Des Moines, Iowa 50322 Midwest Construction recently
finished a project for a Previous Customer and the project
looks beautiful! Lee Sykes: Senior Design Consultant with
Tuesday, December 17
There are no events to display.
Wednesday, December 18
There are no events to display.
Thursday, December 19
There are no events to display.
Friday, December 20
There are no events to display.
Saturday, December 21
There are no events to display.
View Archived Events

...

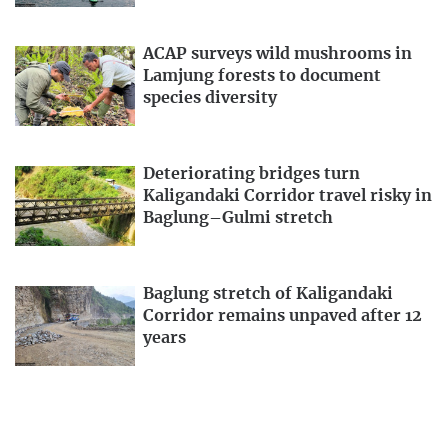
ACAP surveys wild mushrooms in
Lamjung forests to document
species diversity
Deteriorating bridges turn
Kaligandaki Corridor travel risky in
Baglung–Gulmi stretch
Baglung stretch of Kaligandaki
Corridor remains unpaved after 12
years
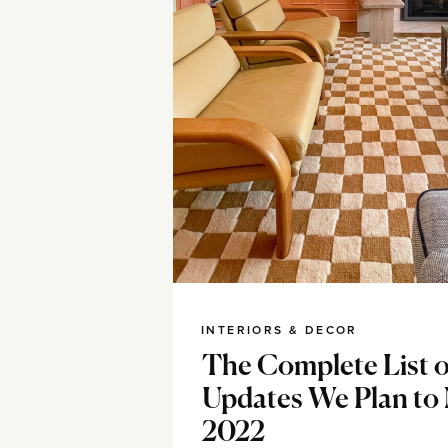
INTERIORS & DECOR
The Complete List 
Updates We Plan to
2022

→ **Your goal**: Search the data above for the string "Corridor" and copy each line that has it.

→ **Answer box**:
Kaligandaki Corridor travel risky in
Corridor remains unpaved after 12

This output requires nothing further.